🤖 AI Summary
This study investigates the safety failure mechanisms of vision-language models (VLMs) under typographic perturbations in image-based text. Observing that specific layouts can circumvent safety alignment, the authors propose multimodal embedding distance as an interpretable proxy metric and, for the first time, establish its strong correlation with attack success rates. Building on this insight, they introduce the CWA-SSA algorithm, which optimizes textual embedding similarity under ℓ∞ constraints and integrates four surrogate models for black-box red-teaming evaluations. Experiments demonstrate that this approach significantly enhances attack success across five prominent VLMs—including GPT-4o and Claude Sonnet 4.5—with effectiveness jointly governed by the model’s safety filtering strength and the degree of visual degradation. The method simultaneously achieves dual failure modes: restoring text readability while undermining safety rejection capabilities.
📝 Abstract
Typographic prompt injection exploits vision language models' (VLMs) ability to read text rendered in images, posing a growing threat as VLMs power autonomous agents. Prior work typically focus on maximizing attack success rate (ASR) but does not explain \emph{why} certain renderings bypass safety alignment.

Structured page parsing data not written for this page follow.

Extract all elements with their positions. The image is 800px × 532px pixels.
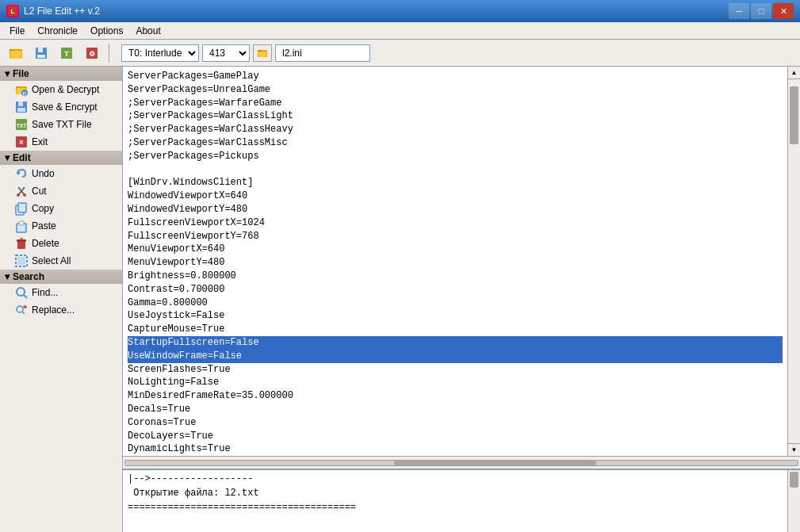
svg-point-31 bbox=[23, 193, 26, 197]
sidebar-item-replace[interactable]: Replace... bbox=[0, 301, 122, 319]
sidebar-item-select-all[interactable]: Select All bbox=[0, 252, 122, 270]
sidebar-section-edit[interactable]: ▾ Edit bbox=[0, 151, 122, 165]
browse-button[interactable] bbox=[253, 44, 272, 62]
h-scroll-track[interactable] bbox=[124, 460, 798, 466]
svg-rect-7 bbox=[37, 55, 45, 58]
menu-chronicle[interactable]: Chronicle bbox=[31, 24, 84, 38]
svg-line-42 bbox=[24, 295, 27, 298]
log-content: |-->------------------ Открытие файла: l… bbox=[123, 470, 800, 516]
svg-rect-35 bbox=[19, 221, 24, 225]
vscroll-thumb[interactable] bbox=[790, 86, 798, 145]
editor-content[interactable]: ServerPackages=GamePlayServerPackages=Un… bbox=[123, 67, 787, 456]
sidebar-delete-label: Delete bbox=[32, 238, 59, 249]
svg-text:⚙: ⚙ bbox=[89, 50, 95, 58]
toolbar-save-button[interactable] bbox=[30, 42, 52, 64]
editor-container[interactable]: ServerPackages=GamePlayServerPackages=Un… bbox=[123, 67, 787, 456]
paste-icon bbox=[14, 219, 29, 233]
toolbar-open-button[interactable] bbox=[5, 42, 27, 64]
sidebar-search-arrow: ▾ bbox=[5, 271, 10, 282]
sidebar-item-cut[interactable]: Cut bbox=[0, 182, 122, 200]
svg-rect-36 bbox=[17, 241, 25, 249]
sidebar-section-search[interactable]: ▾ Search bbox=[0, 270, 122, 284]
sidebar-replace-label: Replace... bbox=[32, 304, 75, 316]
menu-file[interactable]: File bbox=[3, 24, 31, 38]
title-controls: ─ □ ✕ bbox=[729, 3, 794, 19]
toolbar-export-button[interactable]: T bbox=[56, 42, 78, 64]
content-area: ServerPackages=GamePlayServerPackages=Un… bbox=[123, 67, 800, 532]
toolbar: T ⚙ T0: Interlude T1: Kamael 413 412 l2.… bbox=[0, 40, 800, 67]
open-decrypt-icon: D bbox=[14, 82, 29, 97]
h-scrollbar[interactable] bbox=[123, 456, 800, 469]
sidebar-edit-label: Edit bbox=[13, 152, 31, 163]
sidebar-file-label: File bbox=[13, 68, 29, 79]
svg-point-43 bbox=[17, 306, 23, 312]
svg-rect-14 bbox=[258, 52, 266, 57]
maximize-button[interactable]: □ bbox=[751, 3, 771, 19]
sidebar-edit-arrow: ▾ bbox=[5, 152, 10, 163]
sidebar-item-save-encrypt[interactable]: Save & Encrypt bbox=[0, 98, 122, 116]
minimize-button[interactable]: ─ bbox=[729, 3, 749, 19]
sidebar-file-arrow: ▾ bbox=[5, 68, 10, 79]
editor-scroll[interactable]: ServerPackages=GamePlayServerPackages=Un… bbox=[123, 67, 787, 456]
toolbar-settings-button[interactable]: ⚙ bbox=[81, 42, 103, 64]
sidebar-save-encrypt-label: Save & Encrypt bbox=[32, 101, 98, 113]
save-txt-icon: TXT bbox=[14, 117, 29, 132]
sidebar-exit-label: Exit bbox=[32, 136, 48, 147]
log-scroll-thumb[interactable] bbox=[790, 472, 798, 488]
vscroll-down-button[interactable]: ▼ bbox=[788, 443, 800, 456]
sidebar-cut-label: Cut bbox=[32, 186, 47, 197]
log-scrollbar[interactable] bbox=[787, 470, 800, 532]
sidebar-item-undo[interactable]: Undo bbox=[0, 165, 122, 182]
svg-rect-40 bbox=[17, 257, 25, 265]
menu-options[interactable]: Options bbox=[84, 24, 129, 38]
sidebar-item-paste[interactable]: Paste bbox=[0, 217, 122, 235]
svg-rect-38 bbox=[20, 238, 23, 240]
sidebar-item-copy[interactable]: Copy bbox=[0, 200, 122, 217]
log-panel: |-->------------------ Открытие файла: l… bbox=[123, 469, 800, 532]
copy-icon bbox=[14, 201, 29, 216]
sidebar-open-decrypt-label: Open & Decrypt bbox=[32, 84, 99, 95]
editor-vscroll[interactable]: ▲ ▼ bbox=[787, 67, 800, 456]
version-dropdown[interactable]: 413 412 bbox=[202, 44, 250, 62]
main-area: ▾ File D Open & Decrypt bbox=[0, 67, 800, 532]
file-selector: T0: Interlude T1: Kamael 413 412 l2.ini bbox=[121, 44, 370, 62]
undo-icon bbox=[14, 166, 29, 181]
title-left: L L2 File Edit ++ v.2 bbox=[6, 5, 100, 17]
title-bar: L L2 File Edit ++ v.2 ─ □ ✕ bbox=[0, 0, 800, 22]
sidebar-search-label: Search bbox=[13, 271, 44, 282]
exit-icon: × bbox=[14, 135, 29, 149]
svg-rect-6 bbox=[38, 48, 43, 52]
sidebar-copy-label: Copy bbox=[32, 203, 54, 214]
save-encrypt-icon bbox=[14, 100, 29, 114]
svg-point-30 bbox=[17, 193, 20, 197]
vscroll-up-button[interactable]: ▲ bbox=[788, 67, 800, 79]
file-type-dropdown[interactable]: T0: Interlude T1: Kamael bbox=[121, 44, 199, 62]
svg-line-44 bbox=[22, 312, 25, 314]
sidebar-item-save-txt[interactable]: TXT Save TXT File bbox=[0, 116, 122, 133]
find-icon bbox=[14, 285, 29, 300]
sidebar-save-txt-label: Save TXT File bbox=[32, 119, 92, 130]
sidebar: ▾ File D Open & Decrypt bbox=[0, 67, 123, 532]
sidebar-paste-label: Paste bbox=[32, 220, 56, 232]
svg-text:×: × bbox=[19, 138, 24, 147]
file-label: l2.ini bbox=[275, 44, 370, 62]
sidebar-item-find[interactable]: Find... bbox=[0, 284, 122, 301]
sidebar-section-file[interactable]: ▾ File bbox=[0, 67, 122, 81]
sidebar-item-exit[interactable]: × Exit bbox=[0, 133, 122, 151]
close-button[interactable]: ✕ bbox=[773, 3, 794, 19]
svg-text:TXT: TXT bbox=[16, 123, 27, 128]
svg-rect-4 bbox=[10, 51, 21, 59]
svg-text:L: L bbox=[11, 8, 15, 15]
menu-about[interactable]: About bbox=[129, 24, 167, 38]
toolbar-separator bbox=[109, 44, 109, 63]
menu-bar: File Chronicle Options About bbox=[0, 22, 800, 40]
svg-rect-33 bbox=[18, 203, 26, 212]
svg-text:D: D bbox=[23, 91, 27, 96]
select-all-icon bbox=[14, 254, 29, 268]
sidebar-item-open-decrypt[interactable]: D Open & Decrypt bbox=[0, 81, 122, 98]
h-scroll-thumb[interactable] bbox=[394, 461, 595, 465]
delete-icon bbox=[14, 236, 29, 251]
cut-icon bbox=[14, 184, 29, 198]
svg-point-41 bbox=[17, 288, 25, 296]
sidebar-item-delete[interactable]: Delete bbox=[0, 235, 122, 252]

We make two contributions. First, an empirical study across four VLMs including GPT-4o and Claude, twelve font sizes, and ten transformations reveals that multimodal embedding distance strongly predicts ASR ($r{=}{-}0.71$ to ${-}0.93$, $p{<}0.01$), providing an interpretable, model agnostic proxy. Since embedding distance predicts ASR, reducing it should improve attack success, but the relationship is mediated by two factors: perceptual readability (whether the VLM can parse the text) and safety alignment (whether it refuses to comply). Second, we use this as a red teaming tool: we directly maximize image text embedding similarity under bounded $\ell_\infty$ perturbations via CWA-SSA across four surrogate embedding models, stress testing both factors without access to the target model. Experiments across five degradation settings on GPT-4o, Claude Sonnet 4.5, Mistral-Large-3, and Qwen3-VL confirm that optimization recovers readability and reduces safety aligned refusals as two co-occurring effects, with the dominant mechanism depending on the model's safety filter strength and the degree of visual degradation.